How to make smooth USB access available to Virtualbox vm

Ralf Mardorf ralf.mardorf at rocketmail.com
Tue Jul 5 06:38:34 UTC 2016


On Tue, 5 Jul 2016 05:37:41 +0000, Manish Jain wrote:
>I have also used dconf-editor to set
>org.gnome.desktop.media-handling::automount to false - and in gnome3,
>the automount has stopped. But still vbox is unable to get clean
>access to the USB pen drive.

On Linux I always install empty dummy packages to fulfil GVFS
dependencies. IOW GVFS isn't installed here. At least when not using
GNOME, this has got only one side effect, everything needs to be mounted
by command line or by tools. The main reason to not install GVFS for me
is, that I don't want that GVFS wakes up my external green USB HDD. As
soon as GVFS is installed, the drive spins up and down again and again.
I guess that even GNOME3 runs without issues, if GVFS is missing, but
just auto-mount crap and the trash bin wouldn't be available.

>Is there anything else I can do ? I am further somewhat surprised that 
>an extension pack which enables USB 2.0 access is available for Linux, 
>but not for FreeBSD. Does anyone have any idea why is that so ?

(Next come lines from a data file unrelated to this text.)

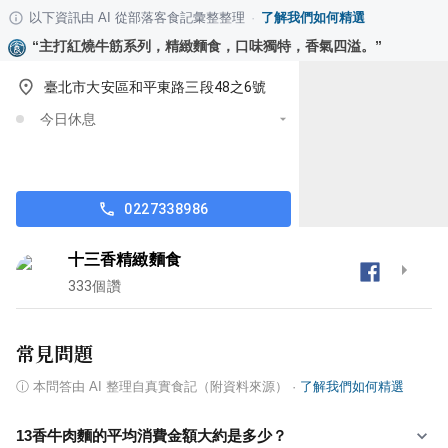
以下資訊由 AI 從部落客食記彙整整理
·
了解我們如何精選
“
主打紅燒牛筋系列，精緻麵食，口味獨特，香氣四溢。
”
臺北市大安區和平東路三段48之6號
今日休息
0227338986
十三香精緻麵食
333
個讚
常見問題
ⓘ
本問答由 AI 整理自真實食記（附資料來源）
·
了解我們如何精選
13香牛肉麵的平均消費金額大約是多少？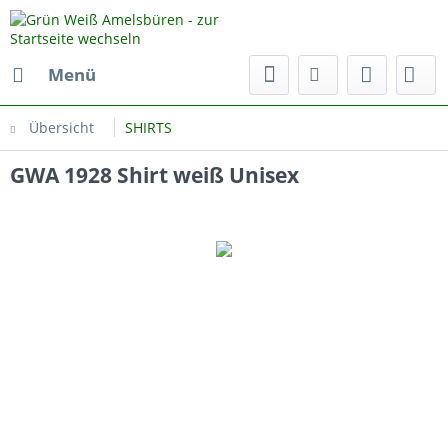
Menü
Übersicht
SHIRTS
GWA 1928 Shirt weiß Unisex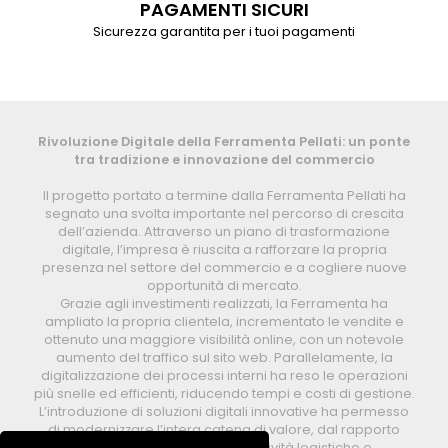
PAGAMENTI SICURI
Sicurezza garantita per i tuoi pagamenti
Rivoluzione Digitale della Ferramenta Pellati: un ponte
tra tradizione e innovazione del commercio
Il progetto portato a termine dalla Ferramenta Pellati ha
segnato una svolta importante nel percorso di crescita
dell’azienda. Attraverso un piano di trasformazione
digitale, l’impresa è riuscita a rafforzare la propria
presenza nel settore del commercio e a cogliere nuove
opportunità di mercato.
Grazie agli investimenti realizzati, la Ferramenta ha
ampliato la propria clientela, incrementato le vendite e
ottenuto una maggiore visibilità online, con un notevole
aumento del traffico sul sito web. Parallelamente, la
digitalizzazione dei processi interni ha reso le operazioni
più snelle ed efficienti, riducendo tempi e costi di gestione.
L’introduzione di soluzioni digitali innovative ha permesso
di modernizzare l’intera catena di valore, dal rapporto
diretto con i clienti fino alle attività logistiche e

I don't have an idea, regarding FreeBSD but USB support by vbox isn't
good on Linux machines. Access to an USB mouse, to storage devices does
work without issues, but only very old versions of vbox allow to run
iTunes on the vbox guest and to update iOS on an iPad by USB. When
doing it, there several times is the need to reconnect USB by the vbox
device menu. New versions of vbox don't allow to update iOS by USB at
all. Sharing data between iPad and the vbox guest running iTunes,
updating apps by USB "works", but is very slow and often fails, IOW
needs to be repeated. This happened with an XP guest (using vdi) and now
happens with a Win7 guest (using qcow).
At the moment vbox fails with latest Linux (the kernel) completely. I
need to stay with Linux 4.5.4.

The advantage of vbox compared to other virtual machines (at least for
Linux) is, that sharing a folder between guest and host is painless and
apart from this, setting up anything else is easy to do, too.